March 30, 2007
FDA Finds New Chemical in Recalled Pet Food
Melamine, a chemical used to make plastics, was found in samples of recalled Menu Foods pet food and in wheat-gluten used as an ingredient in the pet food, the Food and Drug Administration confirmed on March 30.
It's unclear whether the melamine is the cause of the illnesses and deaths of cats and dogs across the country because there is little data on the toxicity levels of melamine and its effect on animals. The investigation into what poisoned the pets is ongoing.

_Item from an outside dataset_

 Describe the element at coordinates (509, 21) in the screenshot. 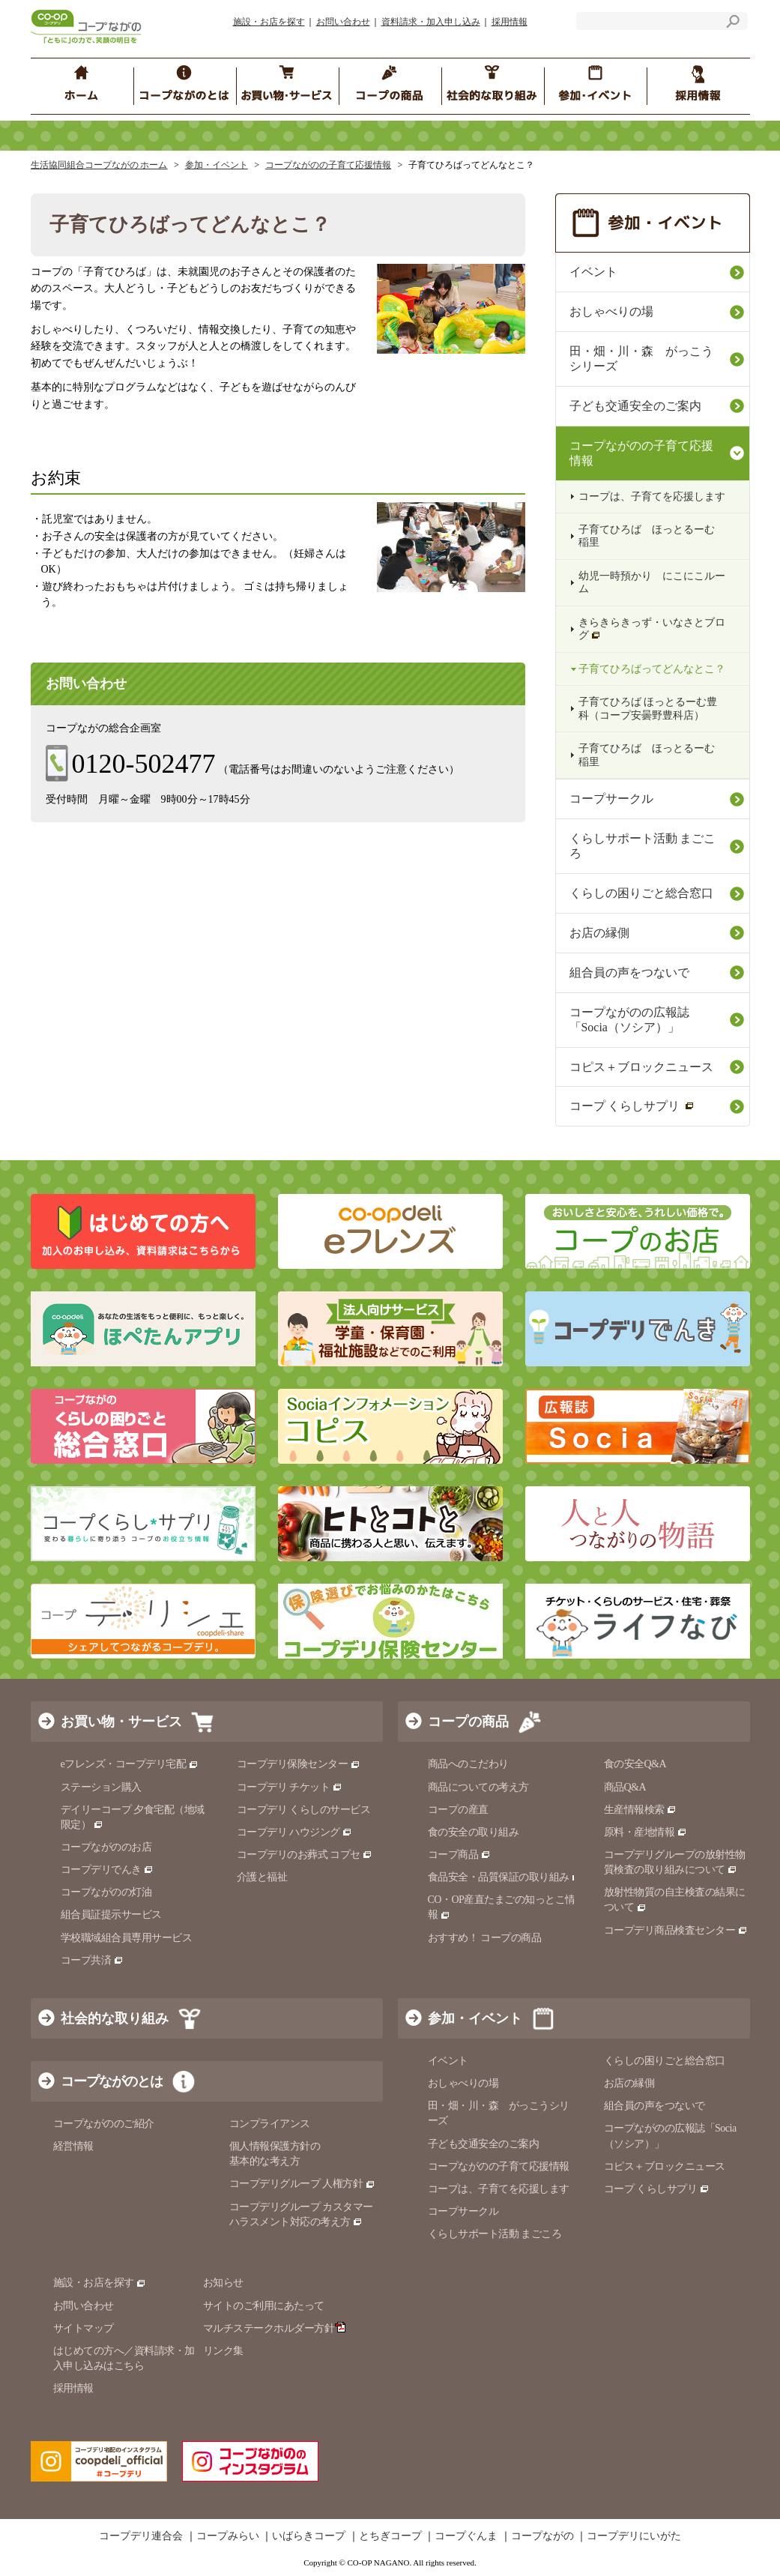

I see `採用情報` at that location.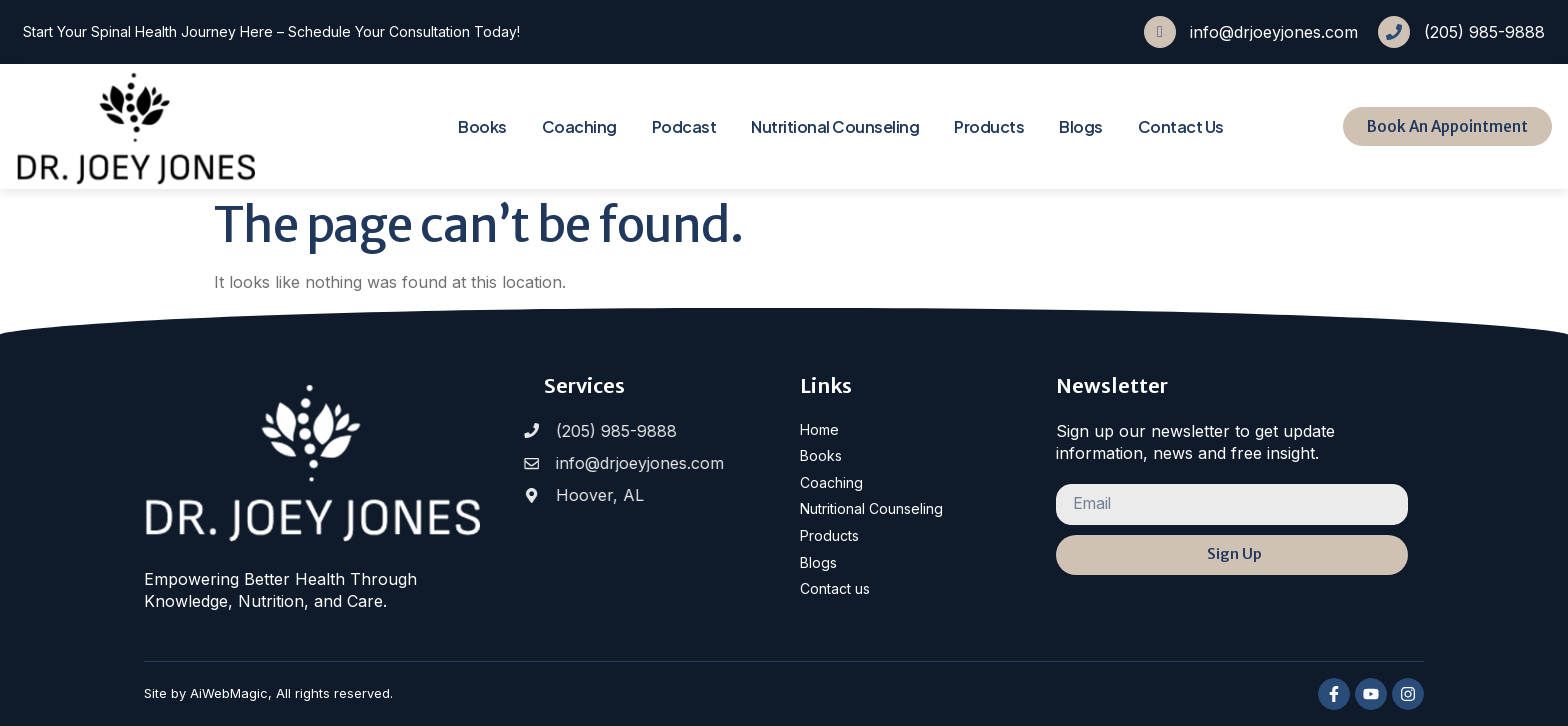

Scientists from Cornell University also confirmed the presence of melamine in the pet food and in urine and tissue samples from the affected cats. However, they are not yet able to confirm the connection between the melamine and the cause of the illness and death in pets.
On March 23, the New York State Department of Agriculture confirmed that it had found aminopterin, a toxin used as a rat poison and cancer drug, and melamine in samples of the recalled pet food. New York officials are confident that aminopterin, not melamine, is the source of the problem. FDA and Cornell University tests were unable to confirm the presence of aminopterin in the pet food.
The FDA is working to confirm whether the contaminated wheat gluten, imported from a supplier in China, could have been used as an ingredient in human food. The FDA has found no indication that the contaminated wheat gluten had made its way into the human food supply, but said they would alert the public quickly if they found otherwise.
Menu Foods initially recalled nearly 100 brands of "cuts and gravy" style dog and cat foods, including many major pet foods sold throughout North America, on March 16. The recall now includes both dry and wet foods and is no longer limited to "cuts and gravy" style foods. Check the FDA website for the latest announcements and information.